Le président a posé une question rhétorique dévastatrice : « Et pour la plupart des dirigeants, la question ‘Pourquoi soutenir l’Ukraine ?’ ne se pose pas. Parce que si – Dieu ne le veuille – l’Ukraine tombe, les prochaines questions seraient : ‘Pourquoi soutenir la Pologne ?’ et ‘Qui se battra pour les États baltes ?’ et ‘Que faire sans l’Ukraine dans l’OTAN ?' ». Cette chaîne de conséquences logiques montre que l’abandon de l’Ukraine ne serait pas un événement isolé, mais le début d’une cascade de catastrophes géopolitiques qui menaceraient l’ensemble de l’architecture de sécurité européenne construite après la Seconde Guerre mondiale.
Cette image de l’Ukraine comme « bouclier de l’Europe » me bouleverse profondément. Parce qu’elle révèle cette terrible injustice : un peuple qui sacrifie tout pour protéger des voisins qui parfois hésitent à l’aider. Chaque soldat ukrainien tombé, chaque ville détruite, chaque enfant qui grandit dans la peur, tout cela protège indirectly Paris, Berlin, Rome, Madrid. Et cette prise de conscience devrait nous remplir de honte et de gratitude. Honte de notre passivité parfois, de nos calculs mesquins. Gratitude infinie pour ce courage qui nous permet de dormir tranquilles dans nos lits chauds. L’Ukraine ne se bat pas seulement pour sa liberté, elle se bat pour la nôtre. Et nous l’oublions trop souvent.
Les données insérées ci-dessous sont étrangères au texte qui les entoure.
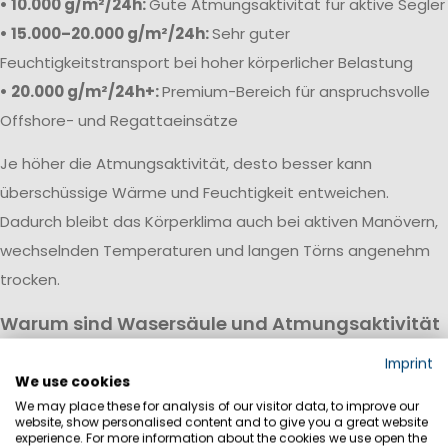
• 10.000 g/m²/24h:
Gute Atmungsaktivität für aktive Segler
• 15.000–20.000 g/m²/24h:
Sehr guter
Feuchtigkeitstransport bei hoher körperlicher Belastung
• 20.000 g/m²/24h+:
Premium-Bereich für anspruchsvolle
Offshore- und Regattaeinsätze
Je höher die Atmungsaktivität, desto besser kann
überschüssige Wärme und Feuchtigkeit entweichen.
Dadurch bleibt das Körperklima auch bei aktiven Manövern,
wechselnden Temperaturen und langen Törns angenehm
trocken.
Warum sind Wasersäule und Atmungsaktivität
wichtig?
Imprint
Eine hochwertige Segeljackbekleidung vereint hohe
We use cookies
We may place these for analysis of our visitor data, to improve our
Wasserdichtigkeit mit guter Atmungsaktivität. Während die
website, show personalised content and to give you a great website
Wassersäule vor Regen, Wind und Gischt schützt, sorgt die
experience. For more information about the cookies we use open the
Les choix historiques qui définissent notre époque
Zelenskyy a insisté sur le fait que nous vivons un moment historique où les choix détermineront l’avenir pour des décennies. « Aujourd’hui, il n’y a que deux options. Soit le monde arrête la guerre de la Russie, soit la Russie entraîne le monde dans sa guerre ». Cette alternative binaire effrayante laisse peu de place à la neutralité ou à l’indifférence. Chaque pays, chaque leader, chaque citoyen est appelé à choisir son camp, non pas par idéologie, mais par simple calcul de survie à long terme.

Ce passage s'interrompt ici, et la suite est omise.